I'd have been reluctant to sign onto the opinion of Judge Paez in this case.
Admittedly, after reading the underlying precedent and statutory language, I understand why the panel comes out the way it does. (Though I thought that Judge Paez could have written the opinion a little better in this regard, including but not limited to refraining from putting a lot of the important discussion/distinctions in the footnotes rather than the text). So, in the end, maybe he's right, and maybe I'd have climbed on board.
It nonetheless still bothers me that we're interpreting the statute that clearly permits a defendant to game the system -- to refuse to provide relevant information until his third sentencing hearing (which was six full years after he was charged with the offense) and then "come clean" and satisfy the safety valve requirements with a complete disclosure only after everyone else had already been convicted and/or pled out, at which point his information is useless. It's clear that Majia-Pimental initially lied in order to protect his uncle, and only told the truth after the truth could no longer help the government. While in an unusual case that might be okay, waiting until six years -- and multiple appeals -- have transpired to make a full disclosure, and doing so only when this disclosure is useless, is hardly what I think Congress was thinking about when they enacted the safety valve to the mandatory minimums.

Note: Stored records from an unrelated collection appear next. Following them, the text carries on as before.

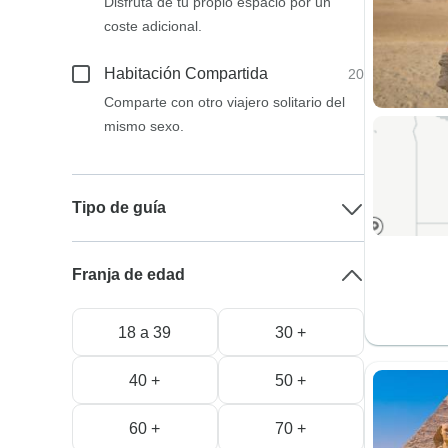
Disfruta de tu propio espacio por un
coste adicional.
Habitación Compartida
20
Comparte con otro viajero solitario del
mismo sexo.
Tipo de guía
Franja de edad
18 a 39
30 +
40 +
50 +
60 +
70 +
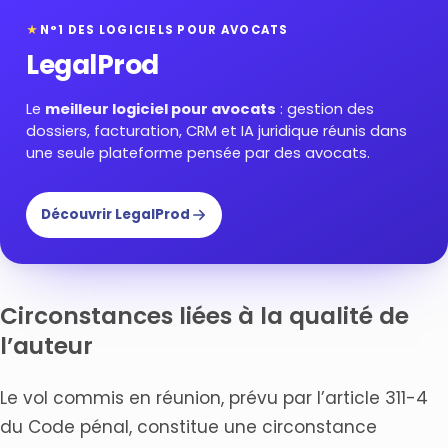
★
N°1 DES LOGICIELS POUR AVOCATS
LegalProd
Le
meilleur logiciel pour avocats
: gestion des
dossiers, facturation, CRM et IA juridique réunis dans
une seule plateforme pensée par des avocats.
Découvrir LegalProd
Circonstances liées à la qualité de
l’auteur
Le vol commis en réunion, prévu par l’article 311-4
du Code pénal, constitue une circonstance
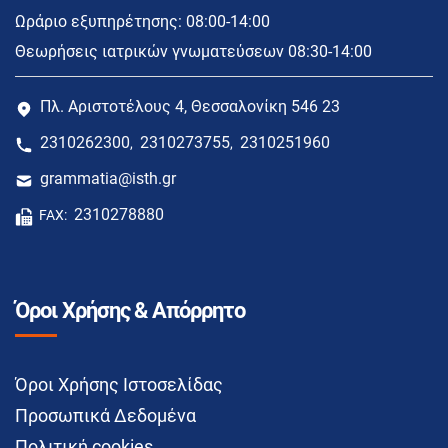
Ωράριο εξυπηρέτησης: 08:00-14:00
Θεωρήσεις ιατρικών γνωματεύσεων 08:30-14:00
Πλ. Αριστοτέλους 4, Θεσσαλονίκη 546 23
2310262300
2310273755
2310251960
,
,
grammatia@isth.gr
2310278880
FAX:
Όροι Χρήσης & Απόρρητο
Όροι Χρήσης Ιστοσελίδας
Προσωπικά Δεδομένα
Πολιτική cookies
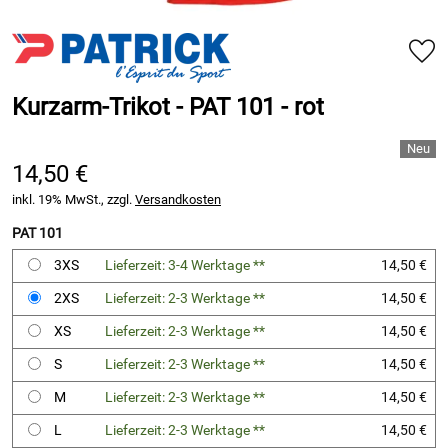
Kurzarm-Trikot - PAT 101 - rot
14,50 €
inkl. 19% MwSt., zzgl.
Versandkosten
PAT 101
3XS
Lieferzeit: 3-4 Werktage **
14,50 €
2XS
Lieferzeit: 2-3 Werktage **
14,50 €
XS
Lieferzeit: 2-3 Werktage **
14,50 €
S
Lieferzeit: 2-3 Werktage **
14,50 €
M
Lieferzeit: 2-3 Werktage **
14,50 €
L
Lieferzeit: 2-3 Werktage **
14,50 €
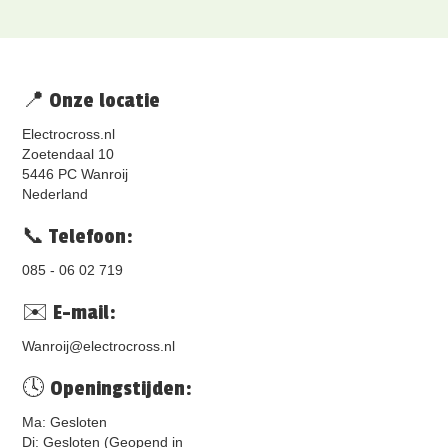
📍 Onze locatie
Electrocross.nl
Zoetendaal 10
5446 PC Wanroij
Nederland
📞 Telefoon:
085 - 06 02 719
✉️ E-mail:
Wanroij@electrocross.nl
🕓 Openingstijden:
Ma: Gesloten
Di: Gesloten (Geopend in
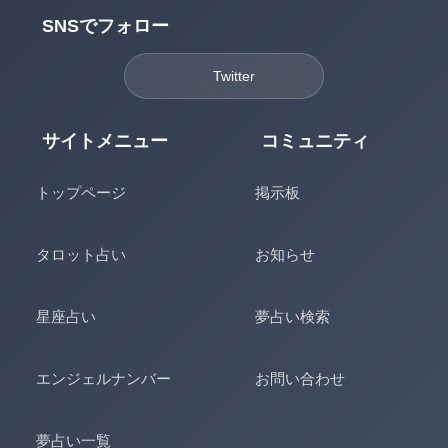
SNSでフォロー
Twitter
サイトメニュー
コミュニティ
トップページ
掲示板
タロット占い
お知らせ
星座占い
夢占い検索
エンジェルナンバー
お問い合わせ
夢占い一覧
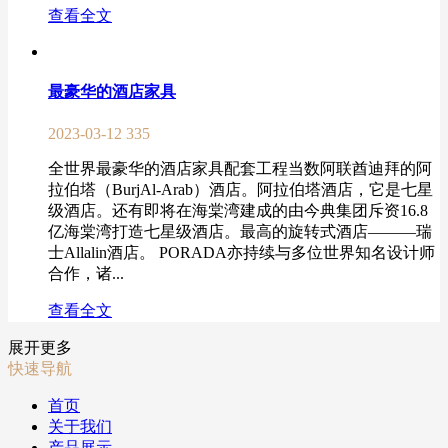
查看全文
最豪华的酒店家具
2023-03-12
335
全世界最豪华的酒店家具配套工程当数阿联酋迪拜的阿
拉伯塔（BurjAl-Arab）酒店。阿拉伯塔酒店，它是七星
级酒店。还有即将在海棠湾建成的由今典集团斥资16.8
亿海棠湾打造七星级酒店。最高的旋转式酒店———瑞
士Allalin酒店。 PORADA亦持续与多位世界知名设计师
合作，诸...
查看全文
展开更多
快速导航
首页
关于我们
产品展示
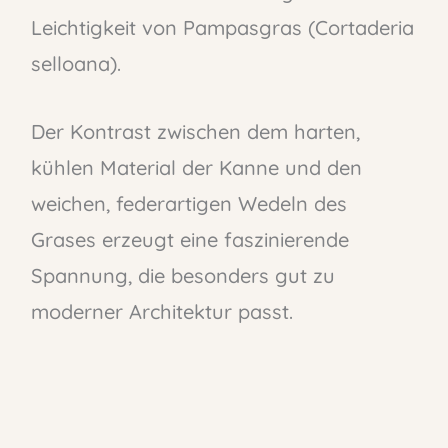
Leichtigkeit von Pampasgras (Cortaderia
selloana).
Der Kontrast zwischen dem harten,
kühlen Material der Kanne und den
weichen, federartigen Wedeln des
Grases erzeugt eine faszinierende
Spannung, die besonders gut zu
moderner Architektur passt.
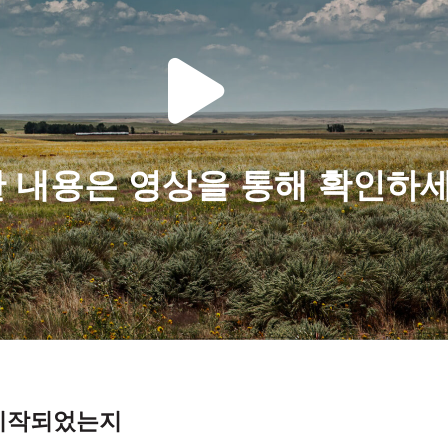
 내용은 영상을 통해 확인하
 시작되었는지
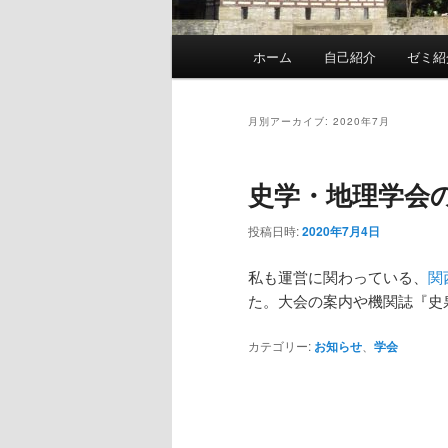
メ
ホーム
自己紹介
ゼミ紹
イ
ン
メ
月別アーカイブ:
2020年7月
ニ
ュ
史学・地理学会の
ー
投稿日時:
2020年7月4日
私も運営に関わっている、
関
た。大会の案内や機関誌『史
カテゴリー:
お知らせ
、
学会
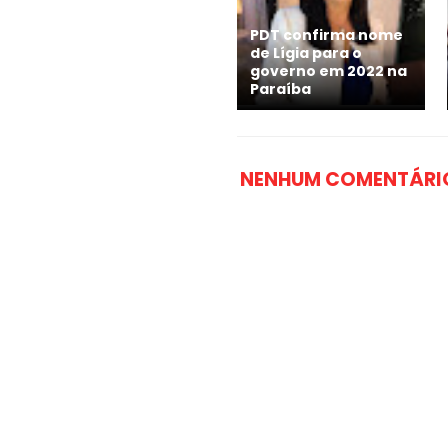
PDT confirma nome
de Lígia para o
governo em 2022 na
Paraíba
NENHUM COMENTÁRI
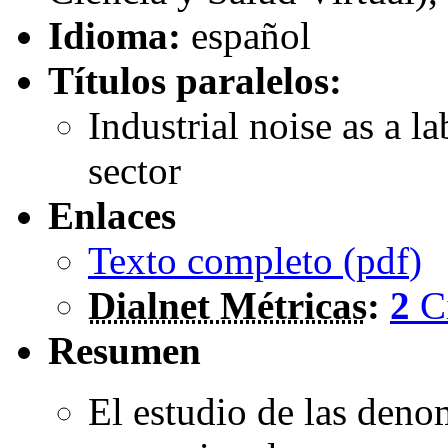
Idioma:
español
Títulos paralelos:
Industrial noise as a l
sector
Enlaces
Texto completo (
pdf
)
Dialnet Métricas
:
2
C
Resumen
El estudio de las den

Nonetheless, I understand that the statute doesn't expressly establish a good faith requirement; moreover, that precedent apparently allows each new sentencing hearing to essentially wipe the slate clean and allow another shot at everything, including the safety valve. So, okay, maybe the case has to come out the way it does.
Still, even if I'd have come out his way in the end -- and I'm still not positive I would -- I'd have likely written a much more moderate opinion on the subject than Judge Paez. I'm far from convinced that this case advances a just and equitable result.